### PROBLEM TO WORK ON
Among the lines of the records, please find those that contain the word "масе" and copy them.
[[ DATA FOR ANALYSIS, beginning ]]
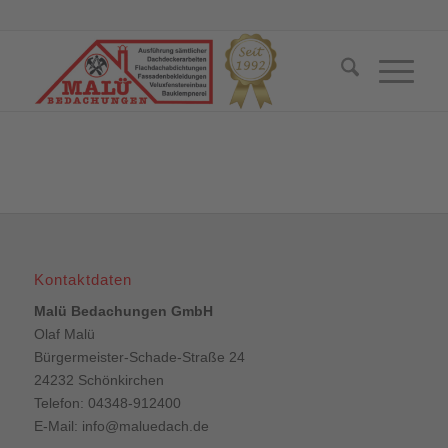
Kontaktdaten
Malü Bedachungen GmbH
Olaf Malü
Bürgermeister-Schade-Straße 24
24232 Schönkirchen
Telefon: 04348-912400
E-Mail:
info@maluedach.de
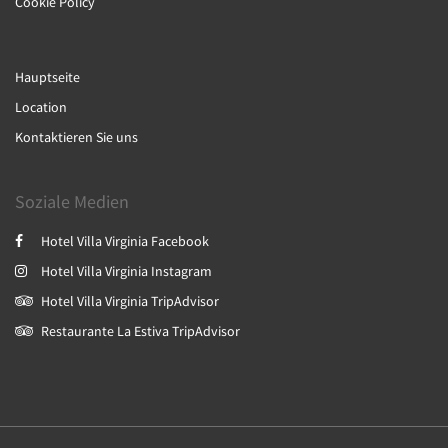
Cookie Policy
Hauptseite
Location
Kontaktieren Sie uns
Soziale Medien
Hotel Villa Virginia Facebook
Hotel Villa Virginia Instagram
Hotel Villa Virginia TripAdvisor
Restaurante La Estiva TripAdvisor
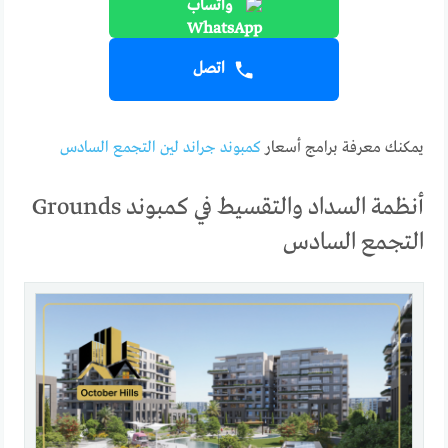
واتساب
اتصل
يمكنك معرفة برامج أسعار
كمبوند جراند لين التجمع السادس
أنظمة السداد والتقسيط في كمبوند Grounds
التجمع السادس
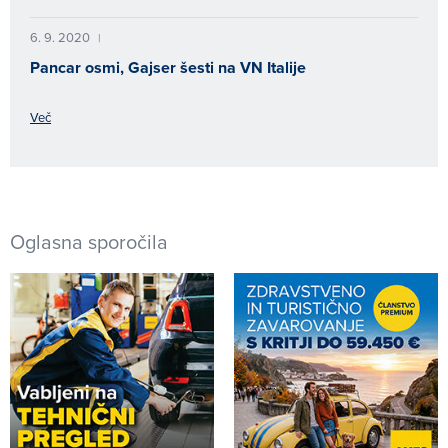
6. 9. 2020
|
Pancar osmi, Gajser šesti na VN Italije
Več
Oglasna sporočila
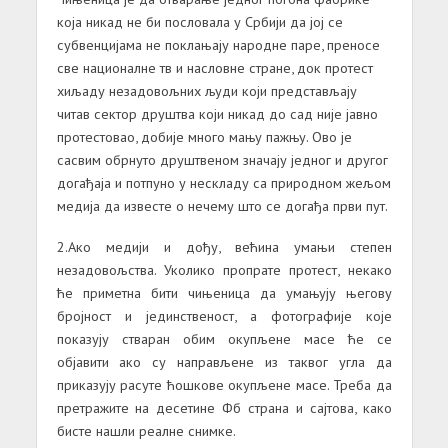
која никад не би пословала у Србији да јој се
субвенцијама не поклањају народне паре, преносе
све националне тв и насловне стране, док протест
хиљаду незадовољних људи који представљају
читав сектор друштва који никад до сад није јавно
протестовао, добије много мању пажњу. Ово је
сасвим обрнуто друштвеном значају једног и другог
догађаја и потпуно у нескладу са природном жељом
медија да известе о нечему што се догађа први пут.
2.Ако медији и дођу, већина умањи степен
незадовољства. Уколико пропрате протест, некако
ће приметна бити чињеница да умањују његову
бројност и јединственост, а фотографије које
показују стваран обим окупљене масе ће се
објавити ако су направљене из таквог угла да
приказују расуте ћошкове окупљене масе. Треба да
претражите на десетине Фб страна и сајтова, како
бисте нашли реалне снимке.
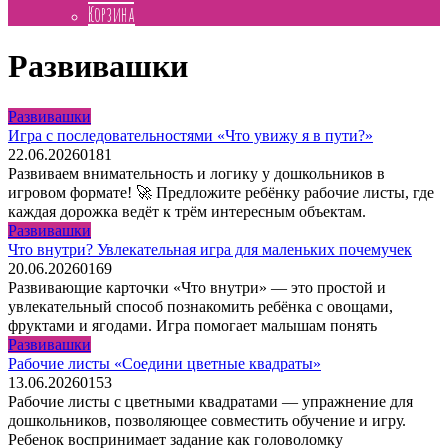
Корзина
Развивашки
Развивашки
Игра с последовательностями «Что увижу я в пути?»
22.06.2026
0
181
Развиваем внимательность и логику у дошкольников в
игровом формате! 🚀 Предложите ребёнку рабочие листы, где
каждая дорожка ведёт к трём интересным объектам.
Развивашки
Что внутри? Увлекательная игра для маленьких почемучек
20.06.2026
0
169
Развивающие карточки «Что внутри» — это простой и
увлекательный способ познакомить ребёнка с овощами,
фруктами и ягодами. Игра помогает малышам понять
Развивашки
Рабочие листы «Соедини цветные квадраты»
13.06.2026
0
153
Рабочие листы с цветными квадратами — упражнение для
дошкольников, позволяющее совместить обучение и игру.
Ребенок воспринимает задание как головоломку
[[ DATA FOR ANALYSIS, end ]]
### WORKED SOLUTION
показују стваран обим окупљене масе ће се
приказују расуте ћошкове окупљене масе. Треба да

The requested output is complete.